JulienC : Abordons plus profondément le cas de The Last Story. Pour ceux qui ont pu y joué ou vu des choses, on a l’impression que ce n’est qu’une histoire d’amour. Une simple histoire d’amour. Alors qu’en fait le message est beaucoup plus profond que ça. C’est d’ailleurs souvent le cas dans les œuvres de Sakaguchi, il y a plusieurs niveaux de lecture.

M. Sakaguchi : Evidemment, il y a un peu de romance dans cette histoire mais ce n’était vraiment pas le but que je m’étais fixé dans The Last Story. Ce qui était important pour moi, c’était les liens entre les différents mercenaires, les six mercenaires qui vont vivre cette aventure. Et peut-être que pour beaucoup de gens, ce sera un détail mais, pour moi, c’est extrêmement important : les liens que l’on peut créer avec ces personnages se ressentent dans leurs discussions.

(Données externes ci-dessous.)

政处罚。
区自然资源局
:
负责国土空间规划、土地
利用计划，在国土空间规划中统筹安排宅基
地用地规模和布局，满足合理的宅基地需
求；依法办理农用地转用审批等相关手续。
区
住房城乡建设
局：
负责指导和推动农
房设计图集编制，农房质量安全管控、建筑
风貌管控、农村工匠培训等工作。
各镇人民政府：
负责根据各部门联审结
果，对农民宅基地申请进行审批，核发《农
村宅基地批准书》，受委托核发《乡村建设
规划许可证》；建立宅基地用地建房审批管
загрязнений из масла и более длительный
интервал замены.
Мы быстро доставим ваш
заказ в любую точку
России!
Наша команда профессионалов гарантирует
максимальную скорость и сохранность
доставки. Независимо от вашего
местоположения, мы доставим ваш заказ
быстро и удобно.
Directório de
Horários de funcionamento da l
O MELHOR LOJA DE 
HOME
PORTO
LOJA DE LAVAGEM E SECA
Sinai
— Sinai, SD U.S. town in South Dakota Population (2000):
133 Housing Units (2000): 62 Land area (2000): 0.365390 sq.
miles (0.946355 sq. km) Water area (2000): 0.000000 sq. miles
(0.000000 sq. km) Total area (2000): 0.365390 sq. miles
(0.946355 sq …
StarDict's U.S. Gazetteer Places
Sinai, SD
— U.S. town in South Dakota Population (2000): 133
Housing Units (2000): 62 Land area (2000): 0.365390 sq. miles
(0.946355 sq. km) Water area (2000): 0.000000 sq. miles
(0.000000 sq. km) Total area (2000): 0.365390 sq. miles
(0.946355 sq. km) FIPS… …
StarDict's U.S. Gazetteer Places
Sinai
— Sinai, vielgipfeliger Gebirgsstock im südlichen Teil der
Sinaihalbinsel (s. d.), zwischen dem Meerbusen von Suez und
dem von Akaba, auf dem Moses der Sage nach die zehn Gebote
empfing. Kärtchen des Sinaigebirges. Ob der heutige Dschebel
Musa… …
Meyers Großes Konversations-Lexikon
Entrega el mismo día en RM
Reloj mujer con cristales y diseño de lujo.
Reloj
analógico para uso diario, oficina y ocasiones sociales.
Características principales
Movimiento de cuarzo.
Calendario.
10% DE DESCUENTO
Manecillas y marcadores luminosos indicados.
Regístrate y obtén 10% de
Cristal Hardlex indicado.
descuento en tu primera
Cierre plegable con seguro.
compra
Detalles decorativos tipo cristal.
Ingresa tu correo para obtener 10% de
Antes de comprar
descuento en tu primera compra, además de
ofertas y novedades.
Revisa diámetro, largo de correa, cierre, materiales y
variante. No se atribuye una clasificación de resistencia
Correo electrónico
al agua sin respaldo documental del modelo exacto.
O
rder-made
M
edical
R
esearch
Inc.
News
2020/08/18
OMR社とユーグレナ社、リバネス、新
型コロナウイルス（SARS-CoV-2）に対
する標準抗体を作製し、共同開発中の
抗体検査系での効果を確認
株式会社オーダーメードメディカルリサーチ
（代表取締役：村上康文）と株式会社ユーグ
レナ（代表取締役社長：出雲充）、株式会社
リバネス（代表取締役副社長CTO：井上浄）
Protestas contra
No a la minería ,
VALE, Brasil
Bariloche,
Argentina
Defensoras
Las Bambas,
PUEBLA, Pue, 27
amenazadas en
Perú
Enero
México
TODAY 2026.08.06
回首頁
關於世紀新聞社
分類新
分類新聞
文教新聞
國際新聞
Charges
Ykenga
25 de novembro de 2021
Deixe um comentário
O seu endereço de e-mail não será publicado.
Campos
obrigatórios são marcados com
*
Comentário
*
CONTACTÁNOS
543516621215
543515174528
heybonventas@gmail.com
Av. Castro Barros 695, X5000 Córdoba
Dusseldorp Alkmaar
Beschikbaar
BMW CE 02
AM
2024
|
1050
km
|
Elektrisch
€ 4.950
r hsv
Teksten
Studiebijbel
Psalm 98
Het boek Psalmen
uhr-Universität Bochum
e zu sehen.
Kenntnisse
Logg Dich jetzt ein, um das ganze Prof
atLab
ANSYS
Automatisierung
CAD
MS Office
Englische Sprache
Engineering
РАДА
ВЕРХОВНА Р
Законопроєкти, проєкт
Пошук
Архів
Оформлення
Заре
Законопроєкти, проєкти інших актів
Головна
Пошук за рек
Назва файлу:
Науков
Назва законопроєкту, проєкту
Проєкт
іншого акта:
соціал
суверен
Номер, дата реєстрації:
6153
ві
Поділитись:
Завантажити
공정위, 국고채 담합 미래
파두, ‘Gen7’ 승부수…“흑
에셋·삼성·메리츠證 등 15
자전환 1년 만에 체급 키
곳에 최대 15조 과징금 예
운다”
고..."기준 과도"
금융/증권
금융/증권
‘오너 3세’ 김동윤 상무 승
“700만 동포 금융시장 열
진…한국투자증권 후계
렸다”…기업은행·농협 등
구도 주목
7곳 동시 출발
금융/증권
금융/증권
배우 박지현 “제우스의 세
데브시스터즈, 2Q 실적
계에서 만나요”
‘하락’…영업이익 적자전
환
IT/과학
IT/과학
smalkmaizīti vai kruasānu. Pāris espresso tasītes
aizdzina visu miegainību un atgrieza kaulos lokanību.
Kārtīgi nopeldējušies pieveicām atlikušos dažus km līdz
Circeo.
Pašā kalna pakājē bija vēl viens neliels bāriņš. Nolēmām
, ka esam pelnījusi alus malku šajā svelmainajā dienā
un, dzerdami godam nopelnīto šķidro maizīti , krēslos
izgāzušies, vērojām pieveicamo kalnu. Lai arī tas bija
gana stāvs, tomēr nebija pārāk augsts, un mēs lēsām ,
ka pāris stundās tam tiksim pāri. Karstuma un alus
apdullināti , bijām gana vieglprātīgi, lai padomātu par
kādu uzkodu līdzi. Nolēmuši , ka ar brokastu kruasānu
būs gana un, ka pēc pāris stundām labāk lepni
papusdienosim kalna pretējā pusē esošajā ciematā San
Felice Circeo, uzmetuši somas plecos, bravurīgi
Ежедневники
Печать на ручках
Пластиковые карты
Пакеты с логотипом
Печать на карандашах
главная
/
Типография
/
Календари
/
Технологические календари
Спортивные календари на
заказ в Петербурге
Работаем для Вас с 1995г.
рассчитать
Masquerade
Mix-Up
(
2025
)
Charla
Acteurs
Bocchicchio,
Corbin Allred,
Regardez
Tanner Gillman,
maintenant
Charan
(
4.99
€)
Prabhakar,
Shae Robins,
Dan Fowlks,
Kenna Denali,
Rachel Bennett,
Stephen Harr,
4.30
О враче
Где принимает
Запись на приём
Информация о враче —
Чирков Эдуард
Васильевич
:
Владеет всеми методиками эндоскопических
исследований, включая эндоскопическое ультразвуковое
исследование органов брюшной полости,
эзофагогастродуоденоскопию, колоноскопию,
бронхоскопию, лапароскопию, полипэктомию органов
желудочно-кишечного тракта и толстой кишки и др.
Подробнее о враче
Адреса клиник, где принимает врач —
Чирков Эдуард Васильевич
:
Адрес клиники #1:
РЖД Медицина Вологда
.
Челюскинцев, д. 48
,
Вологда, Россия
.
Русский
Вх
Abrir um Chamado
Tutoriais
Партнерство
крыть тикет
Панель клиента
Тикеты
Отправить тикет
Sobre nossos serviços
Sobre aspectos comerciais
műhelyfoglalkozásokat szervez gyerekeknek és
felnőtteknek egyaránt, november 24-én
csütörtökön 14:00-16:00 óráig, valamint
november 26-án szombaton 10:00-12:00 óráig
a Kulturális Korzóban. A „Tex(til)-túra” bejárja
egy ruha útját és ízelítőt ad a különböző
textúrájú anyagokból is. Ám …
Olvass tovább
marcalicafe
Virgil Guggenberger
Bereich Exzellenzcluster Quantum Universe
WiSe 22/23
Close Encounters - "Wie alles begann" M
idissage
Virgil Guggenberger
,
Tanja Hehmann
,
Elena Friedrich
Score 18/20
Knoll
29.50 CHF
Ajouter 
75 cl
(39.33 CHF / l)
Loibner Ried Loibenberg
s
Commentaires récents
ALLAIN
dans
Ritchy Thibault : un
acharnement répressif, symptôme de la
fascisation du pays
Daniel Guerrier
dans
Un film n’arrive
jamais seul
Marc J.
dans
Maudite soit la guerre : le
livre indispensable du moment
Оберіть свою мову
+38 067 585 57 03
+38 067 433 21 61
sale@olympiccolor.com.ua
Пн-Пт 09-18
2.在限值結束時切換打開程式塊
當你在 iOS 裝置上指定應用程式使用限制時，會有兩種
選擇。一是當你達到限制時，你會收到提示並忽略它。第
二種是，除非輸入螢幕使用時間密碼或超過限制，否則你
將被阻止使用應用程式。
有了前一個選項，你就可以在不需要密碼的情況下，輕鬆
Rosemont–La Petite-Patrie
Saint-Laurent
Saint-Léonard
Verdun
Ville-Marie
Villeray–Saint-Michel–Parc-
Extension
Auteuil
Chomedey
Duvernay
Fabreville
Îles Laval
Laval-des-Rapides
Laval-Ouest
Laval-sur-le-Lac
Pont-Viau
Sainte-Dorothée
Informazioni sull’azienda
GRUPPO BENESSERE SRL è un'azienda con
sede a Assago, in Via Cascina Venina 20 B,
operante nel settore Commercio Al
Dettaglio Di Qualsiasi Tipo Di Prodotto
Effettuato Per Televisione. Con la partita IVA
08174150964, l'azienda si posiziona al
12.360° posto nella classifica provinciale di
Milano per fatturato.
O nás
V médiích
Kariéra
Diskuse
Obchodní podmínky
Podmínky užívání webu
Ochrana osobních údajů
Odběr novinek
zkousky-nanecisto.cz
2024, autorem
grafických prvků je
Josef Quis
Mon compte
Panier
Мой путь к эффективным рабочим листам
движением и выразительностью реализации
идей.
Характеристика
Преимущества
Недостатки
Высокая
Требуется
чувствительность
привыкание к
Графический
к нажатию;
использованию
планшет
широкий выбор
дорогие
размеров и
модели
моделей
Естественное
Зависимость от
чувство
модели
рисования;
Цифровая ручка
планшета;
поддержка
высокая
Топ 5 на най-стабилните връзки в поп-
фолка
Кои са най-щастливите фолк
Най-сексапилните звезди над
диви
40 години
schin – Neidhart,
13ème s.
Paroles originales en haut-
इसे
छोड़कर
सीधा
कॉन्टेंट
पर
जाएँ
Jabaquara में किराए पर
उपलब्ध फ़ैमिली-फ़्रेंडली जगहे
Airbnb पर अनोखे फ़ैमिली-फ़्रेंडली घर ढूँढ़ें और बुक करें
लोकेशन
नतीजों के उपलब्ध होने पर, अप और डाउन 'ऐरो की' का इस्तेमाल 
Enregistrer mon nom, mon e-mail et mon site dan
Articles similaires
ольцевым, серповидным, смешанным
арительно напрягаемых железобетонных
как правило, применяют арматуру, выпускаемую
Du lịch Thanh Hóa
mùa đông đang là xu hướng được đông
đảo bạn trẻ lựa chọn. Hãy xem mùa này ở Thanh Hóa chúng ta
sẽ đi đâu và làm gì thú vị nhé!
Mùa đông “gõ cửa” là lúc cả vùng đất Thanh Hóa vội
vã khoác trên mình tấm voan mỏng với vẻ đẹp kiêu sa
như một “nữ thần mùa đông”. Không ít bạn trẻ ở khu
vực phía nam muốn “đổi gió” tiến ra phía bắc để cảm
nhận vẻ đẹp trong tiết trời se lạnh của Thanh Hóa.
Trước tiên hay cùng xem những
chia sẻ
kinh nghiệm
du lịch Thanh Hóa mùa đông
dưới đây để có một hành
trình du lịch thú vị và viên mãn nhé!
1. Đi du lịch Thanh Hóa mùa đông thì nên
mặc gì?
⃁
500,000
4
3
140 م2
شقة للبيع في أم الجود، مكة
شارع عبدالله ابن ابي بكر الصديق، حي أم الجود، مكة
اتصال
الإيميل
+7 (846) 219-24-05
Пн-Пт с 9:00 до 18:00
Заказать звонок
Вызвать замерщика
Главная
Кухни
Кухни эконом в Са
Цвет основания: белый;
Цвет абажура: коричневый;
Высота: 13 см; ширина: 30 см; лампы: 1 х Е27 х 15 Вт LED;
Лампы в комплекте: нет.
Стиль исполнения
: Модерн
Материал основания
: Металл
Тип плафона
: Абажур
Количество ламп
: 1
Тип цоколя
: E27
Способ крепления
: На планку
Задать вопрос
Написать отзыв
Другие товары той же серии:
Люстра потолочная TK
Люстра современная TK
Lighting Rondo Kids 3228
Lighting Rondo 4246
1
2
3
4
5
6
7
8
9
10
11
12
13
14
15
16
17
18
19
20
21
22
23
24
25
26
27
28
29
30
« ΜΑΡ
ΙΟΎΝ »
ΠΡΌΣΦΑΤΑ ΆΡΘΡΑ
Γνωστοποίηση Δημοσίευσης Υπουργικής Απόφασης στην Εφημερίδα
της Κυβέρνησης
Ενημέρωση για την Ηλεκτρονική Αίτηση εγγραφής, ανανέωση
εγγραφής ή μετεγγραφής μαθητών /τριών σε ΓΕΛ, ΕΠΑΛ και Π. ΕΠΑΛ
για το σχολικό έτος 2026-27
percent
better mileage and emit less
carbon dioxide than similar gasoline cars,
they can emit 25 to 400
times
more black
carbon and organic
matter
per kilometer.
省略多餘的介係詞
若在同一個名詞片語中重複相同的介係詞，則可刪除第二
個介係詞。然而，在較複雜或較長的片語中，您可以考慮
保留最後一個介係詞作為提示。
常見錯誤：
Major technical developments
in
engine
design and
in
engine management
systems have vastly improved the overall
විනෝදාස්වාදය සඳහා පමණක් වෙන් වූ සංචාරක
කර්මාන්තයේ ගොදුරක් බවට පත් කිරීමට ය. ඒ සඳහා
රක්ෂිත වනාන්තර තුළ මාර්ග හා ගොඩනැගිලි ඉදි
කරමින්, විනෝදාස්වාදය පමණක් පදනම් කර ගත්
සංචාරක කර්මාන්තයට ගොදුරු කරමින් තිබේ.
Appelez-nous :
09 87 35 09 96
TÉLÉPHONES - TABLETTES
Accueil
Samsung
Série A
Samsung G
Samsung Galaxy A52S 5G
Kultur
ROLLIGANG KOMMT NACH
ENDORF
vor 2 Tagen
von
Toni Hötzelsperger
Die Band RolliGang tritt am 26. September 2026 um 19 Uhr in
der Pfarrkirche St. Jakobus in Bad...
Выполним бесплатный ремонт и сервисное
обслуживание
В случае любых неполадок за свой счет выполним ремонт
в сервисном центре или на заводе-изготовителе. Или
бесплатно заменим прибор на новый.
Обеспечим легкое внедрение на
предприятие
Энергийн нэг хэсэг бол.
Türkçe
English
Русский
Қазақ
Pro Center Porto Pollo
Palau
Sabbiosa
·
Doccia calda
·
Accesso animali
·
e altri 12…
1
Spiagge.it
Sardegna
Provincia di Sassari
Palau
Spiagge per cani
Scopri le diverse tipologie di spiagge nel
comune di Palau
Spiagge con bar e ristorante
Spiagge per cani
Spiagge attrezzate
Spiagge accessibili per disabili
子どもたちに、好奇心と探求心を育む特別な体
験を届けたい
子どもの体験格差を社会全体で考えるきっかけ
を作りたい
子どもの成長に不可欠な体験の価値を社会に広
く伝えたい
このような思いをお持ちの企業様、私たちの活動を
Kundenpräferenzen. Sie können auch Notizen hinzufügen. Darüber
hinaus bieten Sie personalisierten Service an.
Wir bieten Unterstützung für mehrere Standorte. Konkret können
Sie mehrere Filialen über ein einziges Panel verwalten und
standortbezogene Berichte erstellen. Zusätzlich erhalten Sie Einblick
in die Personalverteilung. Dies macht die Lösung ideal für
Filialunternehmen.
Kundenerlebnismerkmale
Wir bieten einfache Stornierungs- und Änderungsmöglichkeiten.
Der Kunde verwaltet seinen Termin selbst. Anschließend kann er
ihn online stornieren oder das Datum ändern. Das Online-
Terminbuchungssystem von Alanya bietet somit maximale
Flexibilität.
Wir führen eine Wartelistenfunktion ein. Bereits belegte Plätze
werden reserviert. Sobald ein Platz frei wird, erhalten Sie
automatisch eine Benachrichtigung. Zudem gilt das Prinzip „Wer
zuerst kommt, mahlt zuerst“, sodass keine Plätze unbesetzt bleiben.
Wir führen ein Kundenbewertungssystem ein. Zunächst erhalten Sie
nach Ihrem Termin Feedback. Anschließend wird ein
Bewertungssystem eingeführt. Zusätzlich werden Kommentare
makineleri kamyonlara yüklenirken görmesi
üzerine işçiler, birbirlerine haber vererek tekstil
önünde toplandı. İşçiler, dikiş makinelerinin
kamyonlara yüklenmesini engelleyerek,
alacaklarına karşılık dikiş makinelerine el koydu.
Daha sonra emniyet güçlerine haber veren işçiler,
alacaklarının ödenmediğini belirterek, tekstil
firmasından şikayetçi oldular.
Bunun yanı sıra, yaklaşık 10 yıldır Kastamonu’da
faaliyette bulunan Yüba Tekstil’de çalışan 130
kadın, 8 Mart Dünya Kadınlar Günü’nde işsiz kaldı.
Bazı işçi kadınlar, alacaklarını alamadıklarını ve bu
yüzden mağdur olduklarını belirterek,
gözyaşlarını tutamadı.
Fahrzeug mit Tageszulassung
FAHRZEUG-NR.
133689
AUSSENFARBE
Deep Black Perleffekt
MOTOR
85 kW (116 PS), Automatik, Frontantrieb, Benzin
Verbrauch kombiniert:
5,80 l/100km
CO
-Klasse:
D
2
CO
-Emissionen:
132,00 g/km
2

Par exemple, en cours de jeu, au moment de traverser une grotte, l’un des personnages va par exemple dire « Mais ça sent mauvais ici ! », Zael va dire « Mais moi je ne sens rien » et là, il y a tout de suite quelqu’un qui va lui répondre « Mais t’as oublié de te moucher ce matin ou quoi ? ». Ce sont des détails qui, au bout d’un moment, tissent des liens vraiment forts, des liens qui n’ont peut-être même jamais été utilisés jusque là dans le jeu vidéo. Mon but était de vous faire ressentir cette impression de créer des liens avec six mercenaires. Et à la fin de l’aventure, quand vous l’aurez terminé, vous vous direz, j’ai vraiment traversé une aventure avec six potes.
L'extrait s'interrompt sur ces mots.